*Exercise instructions*: In the records that come next, find every line with "cable". Return those lines.

*Data in this exercise*:
------------------------

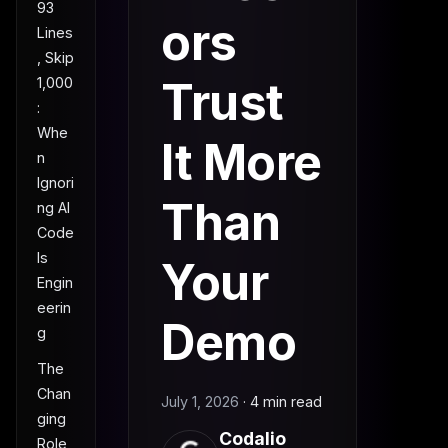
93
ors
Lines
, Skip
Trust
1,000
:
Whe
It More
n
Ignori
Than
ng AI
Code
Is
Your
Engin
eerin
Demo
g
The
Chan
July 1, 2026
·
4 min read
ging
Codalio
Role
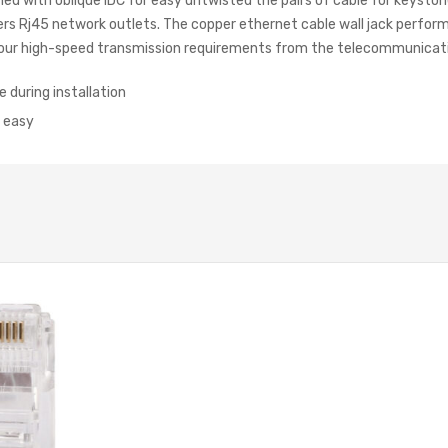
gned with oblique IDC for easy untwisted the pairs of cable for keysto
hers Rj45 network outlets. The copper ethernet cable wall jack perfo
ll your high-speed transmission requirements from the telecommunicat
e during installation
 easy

------------------------

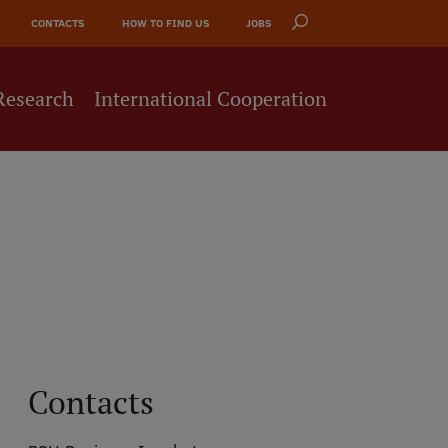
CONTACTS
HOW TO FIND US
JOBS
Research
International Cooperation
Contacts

------------------------

*Answer section*:
gned with oblique IDC for easy untwisted the pairs of cable for keysto
hers Rj45 network outlets. The copper ethernet cable wall jack perfo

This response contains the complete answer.